- Born: 1943 Scotland
- Died: 5 December 2007 (age 64) Perth, Scotland
- Cause of death: Accident
- Occupation: Businessman
- Known for: A founder of Stagecoach Group

= Robin Gloag =

British businessman (1943–2007)

Robin Nicol Gloag (1943 - 5 December 2007) was a British person who was one of the founders, with Brian Souter and Ann Gloag, of Stagecoach Group, one of the UK's largest transport businesses.

==Life==
On leaving school, Robin Gloag initially worked as a petrol station manager. In 1980 he and his wife, Ann, bought two old buses and established their own bus business running services from Dundee to London: Robin acted as driver and maintenance man of what became Stagecoach Group.

He ceased active involvement in the firm and sold his shareholding in Stagecoach in 1983 with the collapse of his marriage to Ann. Robin founded Highwayman Coaches of Errol, Scotland the same year.

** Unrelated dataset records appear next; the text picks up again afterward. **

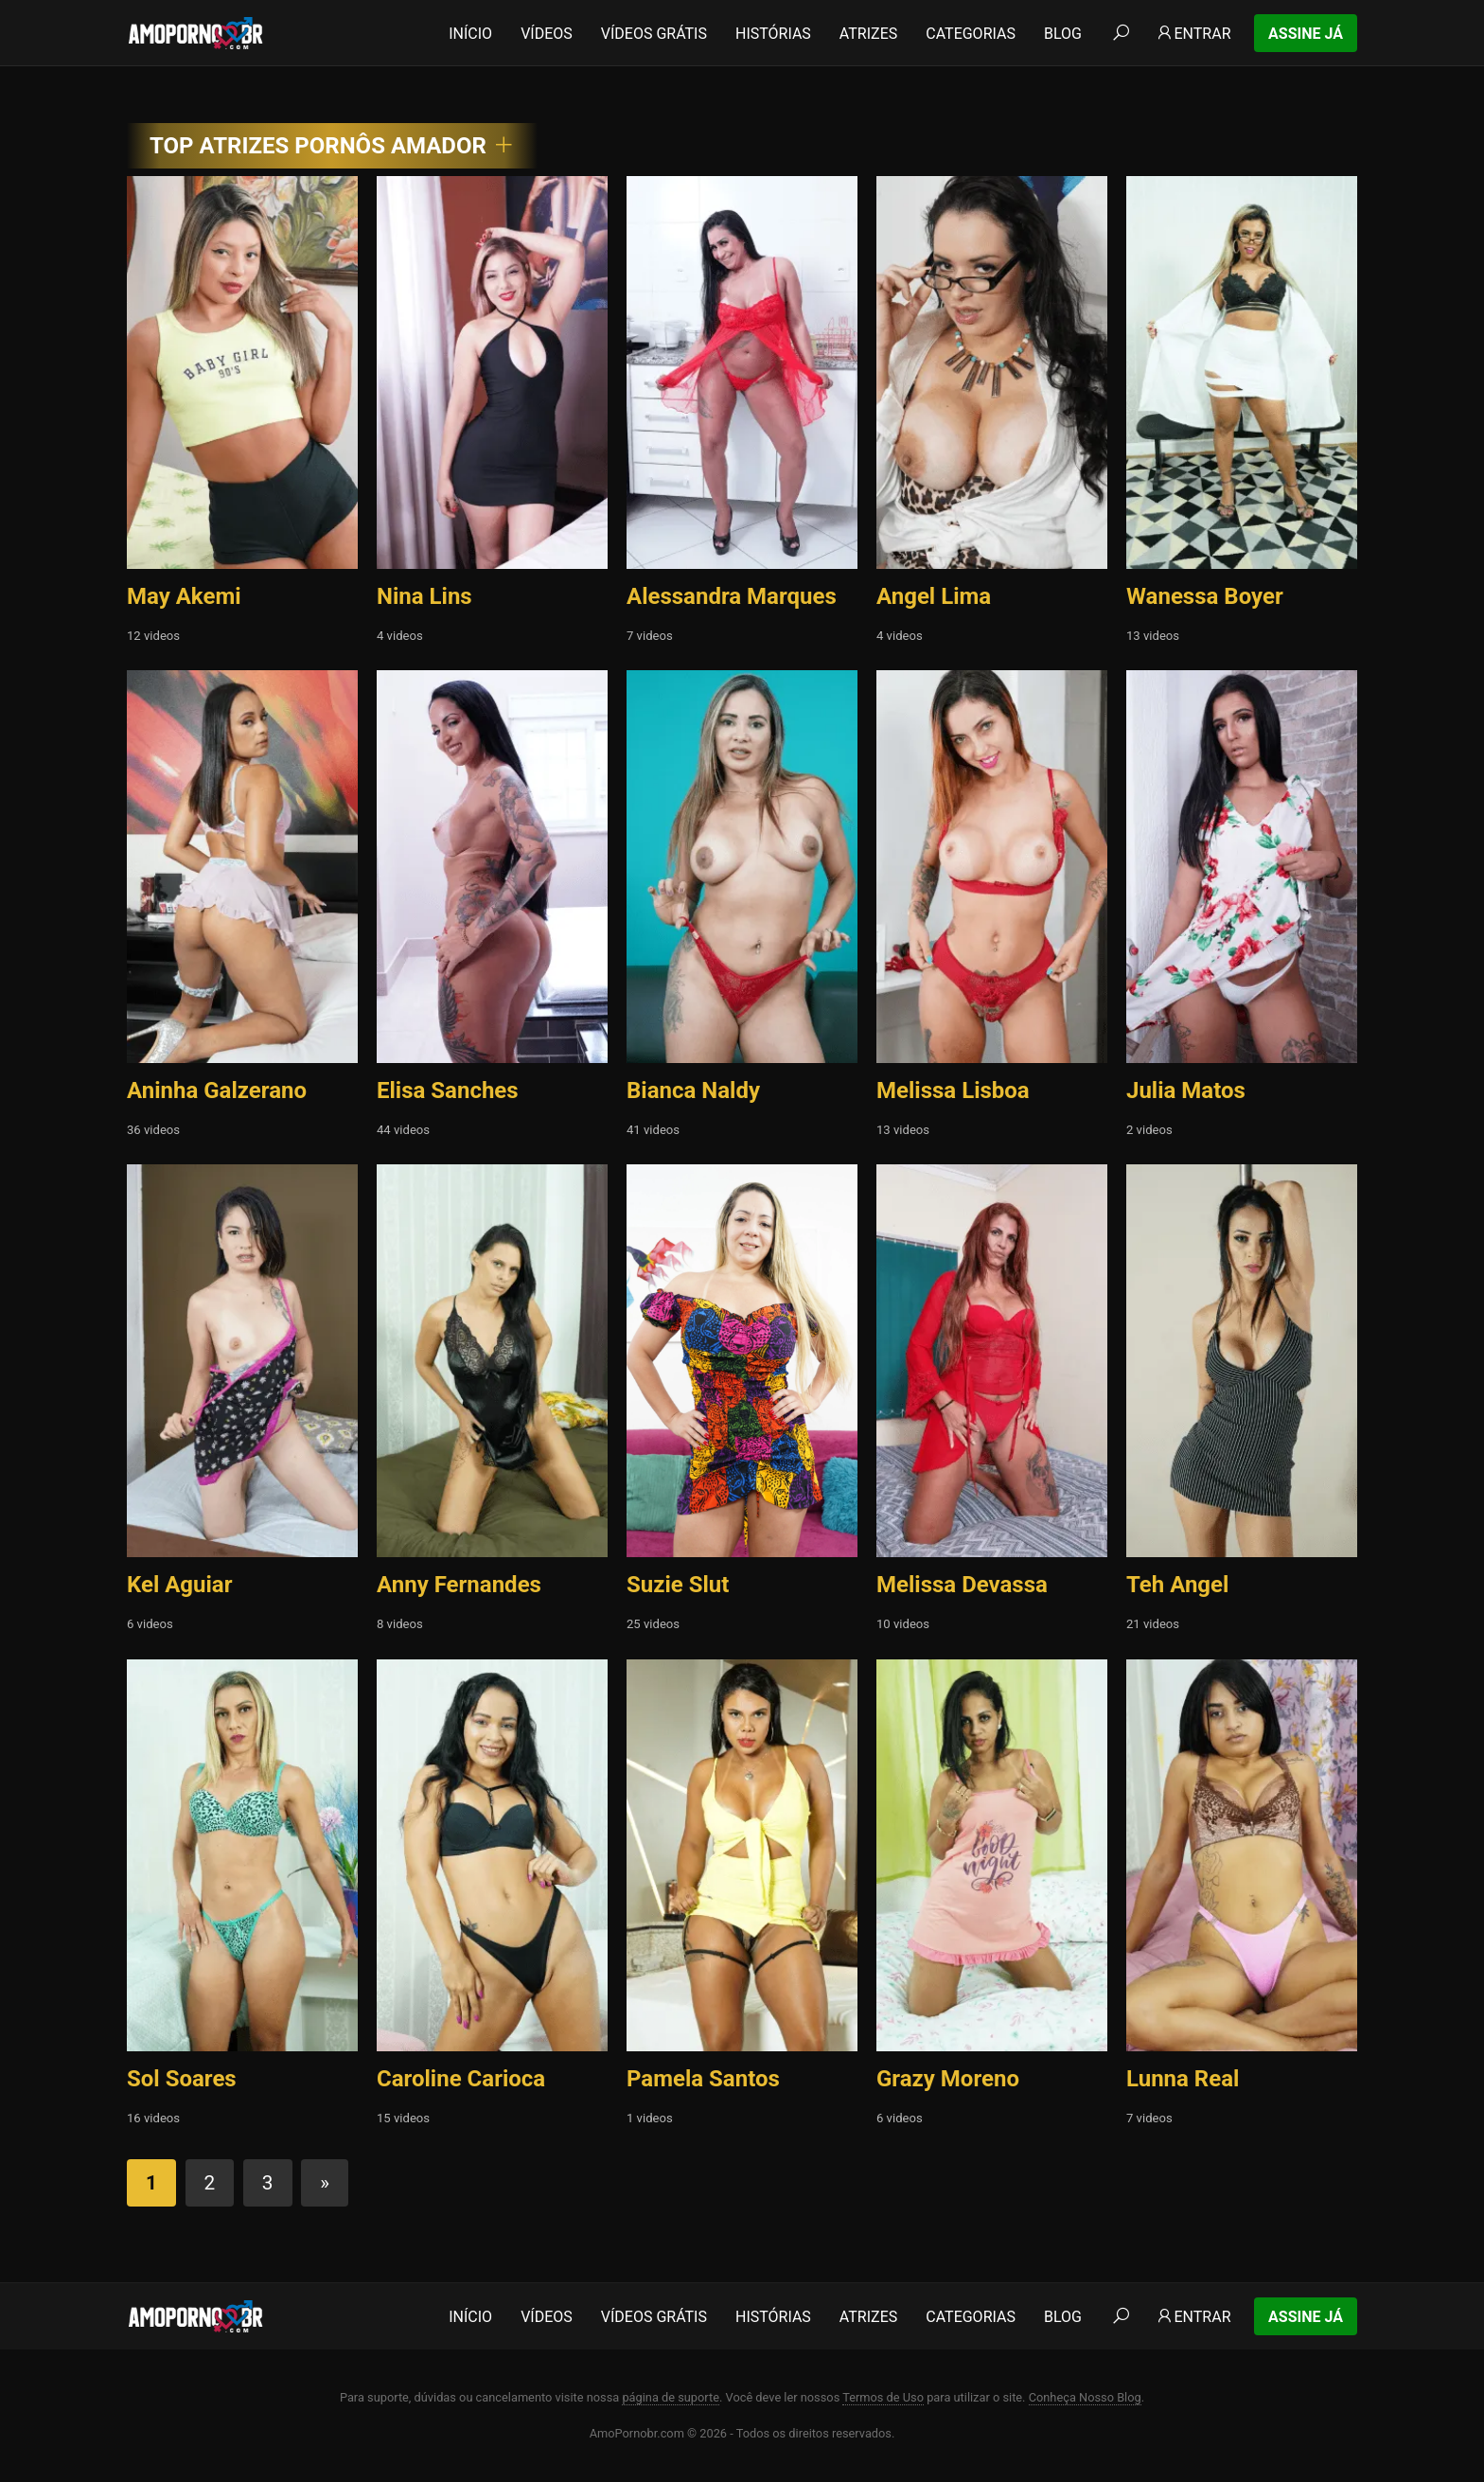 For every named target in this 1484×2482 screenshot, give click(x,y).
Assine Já (1305, 34)
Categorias (971, 34)
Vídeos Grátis (654, 34)
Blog (1063, 34)
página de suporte (670, 2397)
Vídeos (547, 34)
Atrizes (868, 34)
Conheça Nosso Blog (1085, 2397)
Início (470, 34)
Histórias (773, 34)
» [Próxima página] (324, 2183)
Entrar (1193, 34)
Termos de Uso (883, 2397) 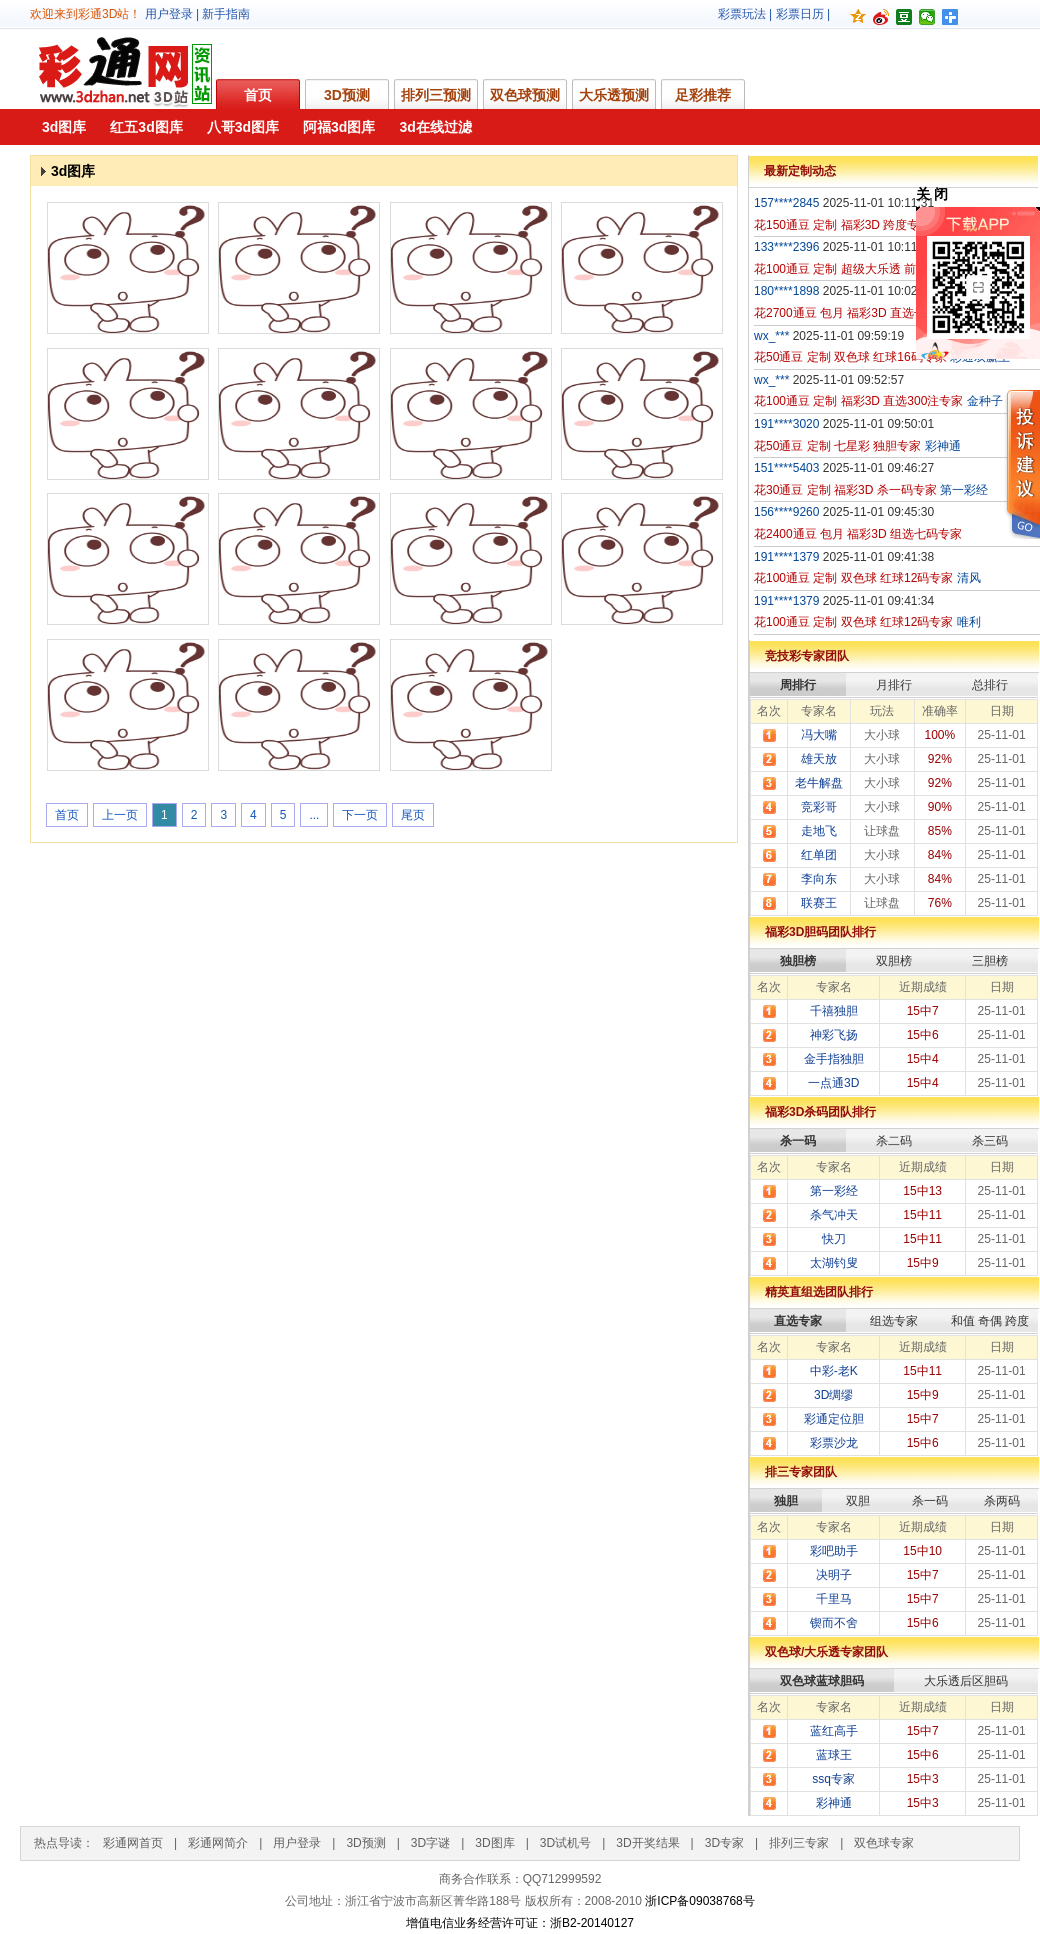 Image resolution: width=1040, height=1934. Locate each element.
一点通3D (833, 1083)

Gloag was killed in a car crash in December 2007. The car he was driving left the road and overturned in a field near Perth. No other vehicles were involved in the accident. He was pronounced dead at the scene.

==Family==
Robin was married twice, first to Ann, and later to Shirley.

In 1999, Robin and Ann Gloag's son, Jonathan (aged 28), died by suicide in Perthshire. Jonathan Gloag was married at the time of his death to the former Sarah McCleary, the daughter of Ann Gloag's second husband, David McCleary.